You may take it for granted, but you know a lot about your business that customers would find interesting. You also bring your personality to your work. So you already have the foundation for the content and tone of your e-mail newsletters--you're ready to publish something that engages your audience and drives sales. It's really not that hard.
When faced with composing a newsletter, some business owners say, "I don't have time" or "I don't have anything unique to say." They get "writers' stage fright" when they stare at a blank screen. They feel that an e-newsletter has to be substantial and formal. But my opinion differs from all those notions. Every business owner has something to say. It's just the first newsletter that's the hardest, so let's get started.
First, you need to figure out just what interests your audience. How do you go about finding out what your customers want to read about?
1. Look to your customers for potential topics. What do customers ask about when you discuss your business? What are their frequently asked questions? You can use the answers as bits of "teaser" information--offering them free, valuable content to show them your expertise and bring them in for business.
2. Observe what your customers actually read.

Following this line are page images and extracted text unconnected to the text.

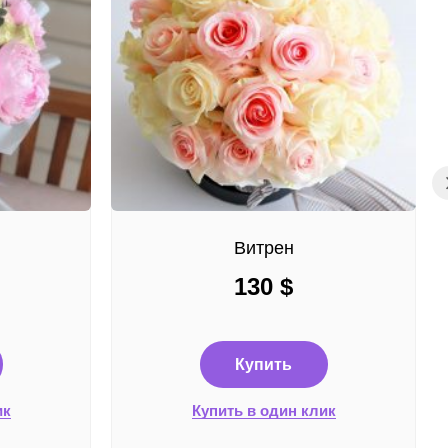
Витрен
130
$
Купить
ик
Купить в один клик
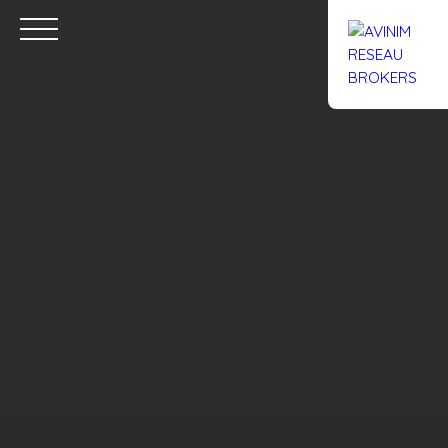
Accueil
Acheter
Louer
Confiez un local
Trouver un Br
Estimation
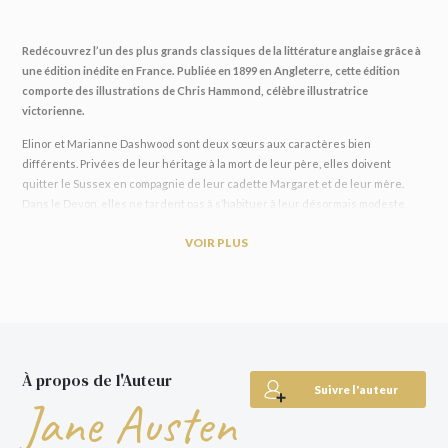
Redécouvrez l’un des plus grands classiques de la littérature anglaise grâce à
une édition inédite en France. Publiée en 1899 en Angleterre, cette édition
comporte des illustrations de Chris Hammond, célèbre illustratrice
victorienne.
Elinor et Marianne Dashwood sont deux sœurs aux caractères bien
différents. Privées de leur héritage à la mort de leur père, elles doivent
quitter le Sussex en compagnie de leur cadette Margaret et de leur mère.
Dans le Devon, elles ne tardent pas à s’habituer à leur désormais modeste
quotidien au contact de leurs nouveaux voisins. Mais lorsqu’elles tombent
VOIR PLUS
amoureuses, Elinor et Marianne se retrouvent tiraillées entre ce que leur
impose la raison et ce que leur dicte leur cœur.
Premier roman publié de
Jane Austen
,
Raison et Sentiments
est considéré comme
l’un des plus grands chefs-d’œuvre du XIXe siècle. Il annonçait déjà le talent de son
autrice à brosser des galeries de personnages authentiques, et à peindre avec
ironie et justesse les mœurs de son temps.
À propos de l'Auteur
Suivre l'auteur
Jane Austen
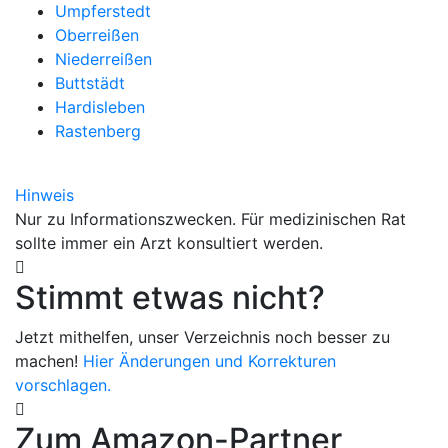
Umpferstedt
Oberreißen
Niederreißen
Buttstädt
Hardisleben
Rastenberg
Hinweis
Nur zu Informationszwecken. Für medizinischen Rat
sollte immer ein Arzt konsultiert werden.
Stimmt etwas nicht?
Jetzt mithelfen, unser Verzeichnis noch besser zu
machen!
Hier Änderungen und Korrekturen
vorschlagen.
Zum Amazon-Partner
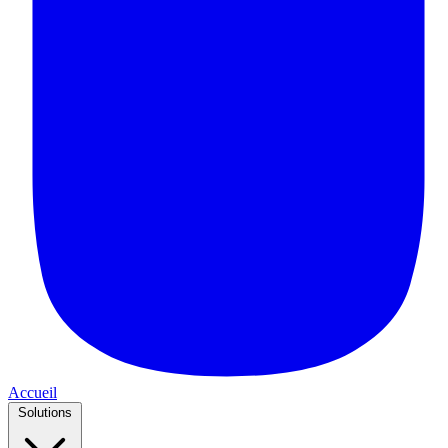
Accueil
Solutions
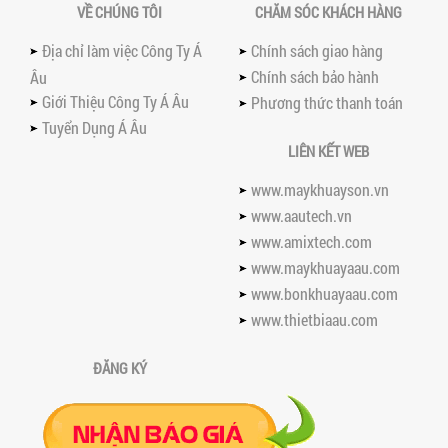
VỀ CHÚNG TÔI
CHĂM SÓC KHÁCH HÀNG
đình về hiệu quả, năng suất và...
SO SÁNH MÁY KHUẤY PHÒNG NỔ VỚI MÁY
Địa chỉ làm việc Công Ty Á
Chính sách giao hàng
KHUẤY THƯỜNG: KHÁC BIỆT VÀ GIÁ TRỊ
Chính sách bảo hành
Âu
MANG LẠI
Giới Thiệu Công Ty Á Âu
Phương thức thanh toán
So sánh máy khuấy phòng nổ và máy
khuấy thường chi tiết: sự khác biệt về an
Tuyển Dụng Á Âu
toàn, giá trị mang lại, ứng dụng...
LIÊN KẾT WEB
TAY KẸP THÙNG TRÊN MÁY KHUẤY SƠN
www.maykhuayson.vn
30HP: TĂNG ĐỘ ỔN ĐỊNH VÀ AN TOÀN KHI
VẬN HÀNH
www.aautech.vn
Tay kẹp thùng trên máy khuấy sơn
www.amixtech.com
30HP giúp giữ ổn định thùng chứa, đảm
www.maykhuayaau.com
bảo an toàn khi vận hành và nâng cao
chất...
www.bonkhuayaau.com
BỒN KHUẤY SÀN THAO TÁC – GIẢI PHÁP
www.thietbiaau.com
TOÀN DIỆN CHO SẢN XUẤT THỰC PHẨM,
MỸ PHẨM VÀ HÓA CHẤT
ĐĂNG KÝ
Khám phá thiết kế bồn khuấy sàn thao
tác inox an toàn, tiện lợi, phù hợp sản
xuất thực phẩm, mỹ phẩm, hóa chất....
VÌ SAO CÁC XƯỞNG SƠN NÊN CHỌN MÁY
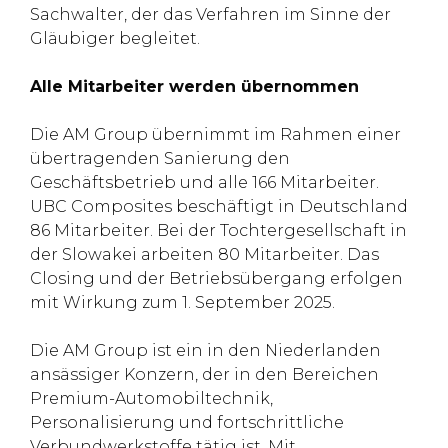
Sachwalter, der das Verfahren im Sinne der
Gläubiger begleitet.
Alle Mitarbeiter werden übernommen
Die AM Group übernimmt im Rahmen einer
übertragenden Sanierung den
Geschäftsbetrieb und alle 166 Mitarbeiter.
UBC Composites beschäftigt in Deutschland
86 Mitarbeiter. Bei der Tochtergesellschaft in
der Slowakei arbeiten 80 Mitarbeiter. Das
Closing und der Betriebsübergang erfolgen
mit Wirkung zum 1. September 2025.
Die AM Group ist ein in den Niederlanden
ansässiger Konzern, der in den Bereichen
Premium-Automobiltechnik,
Personalisierung und fortschrittliche
Verbundwerkstoffe tätig ist. Mit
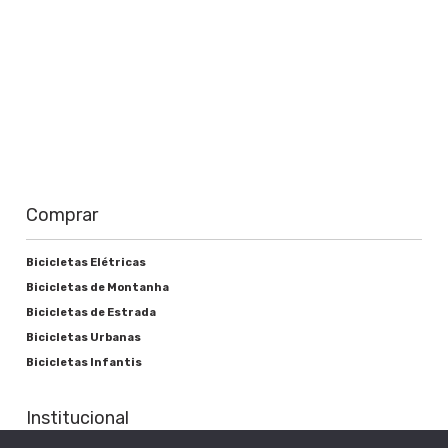
Comprar
Bicicletas Elétricas
Bicicletas de Montanha
Bicicletas de Estrada
Bicicletas Urbanas
Bicicletas Infantis
Institucional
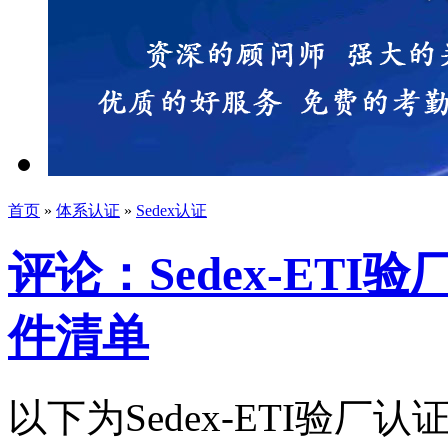
首页
»
体系认证
»
Sedex认证
评论：Sedex-ET
件清单
以下为Sedex-ETI验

The fabulous thing about e-mail marketing is that everything is trackable. Once you get started, your reporting results will tell you which articles most interest your readers. Then you can experiment with placement and move items with higher click rates up "above the fold."
3. Give readers a feedback link. What else would they like to hear about? Throw out a theory and invite feedback. Stir up some controversy. Get the dialog going and invite readers into your process.
Rest assured: You don't have to divulge all your industry secrets and know-how in your e-newsletters. You do need to give away a little bit of free advice, however, to bring people into your world--and to convert readers into customers.
What you write about will depend on your business. If you're a landscaper, tell your readers what plants do well in our climate zone. If you're an accountant, share a little-known business expense people can write off on their taxes. If you're a scuba shop owner, report on a great dive site. Tell people things you think they might already have heard about but may need a refresher on. Then tell them a little more. Give people something to think about. Teach them something. You don't need to be the world's expert on a topic. Just be your customers' expert.
When you're writing, you need to feel comfortable using your own voice, your own personal style. You know how to talk to customers. So pretend you're sitting across the desk from them when you're writing your e-newsletters. Think about what you like to read. You most likely enjoy reading things that are fun, that have personality, stories that are brought to life with examples. Put yourself in your reader's shoes: When you open a dense or serious newsletter, you recoil. So keep things light and interesting and useful. And brief. Remember: Less Is more.
So just what things should you include in your newsletters? Here are a few essentials:
Features. Every newsletter should have one short feature. It could be a customer or employee spotlight, an anecdote, a short case study or a testimonial. Nothing makes your value come alive like showing what you did for a customer. Tell a story. Use humor. And keep it relevant. Each item should be a teaser to direct people back to your website, where they can learn more about your company and your products or services.
Short items. Digestible info-nuggets play well in e-newsletter format: Include such things as advice ("Hints & Tips"), training techniques, best practices or "News You Can Use" (information about store openings, events, new products or services). It's OK to include relevant promotional content. For example, if a landscaper writes about winterizing lawns, it's fine to recommend a product on sale that meets that challenge. But keep the ratio 75 percent editorial and 25 percent advertising. Readers who recognize ads disguised in an article wrapping feel tricked.
Link to other articles. You don't have to write the whole newsletter yourself--you can link to other authors' articles, if they're relevant. If you see something of interest, e-mail the author and ask permission to link to that article, citing the source. Most will say yes. By assembling articles by other experts, your audience will come to count on you to keep track of relevant business trends and ideas for them. It's about delivering value.
To stay ahead of the game, keep a tickler file for future issues. Write your ideas down whenever they come to you, and put them in one of two files, "Newsletter Ideas" and "Articles to Link To." Once you get started, you're sure to come up with topics no matter where you are: when you attend trade shows or networking events, when you're speaking with customers, while you're commuting to and from work. Next time you sit down to work on a newsletter, the ideas will be waiting.
Monthly is a good frequency to publish; quarterly is good if you're just getting started. And once you're in a rhythm, your e-newsletters will practically write themselves.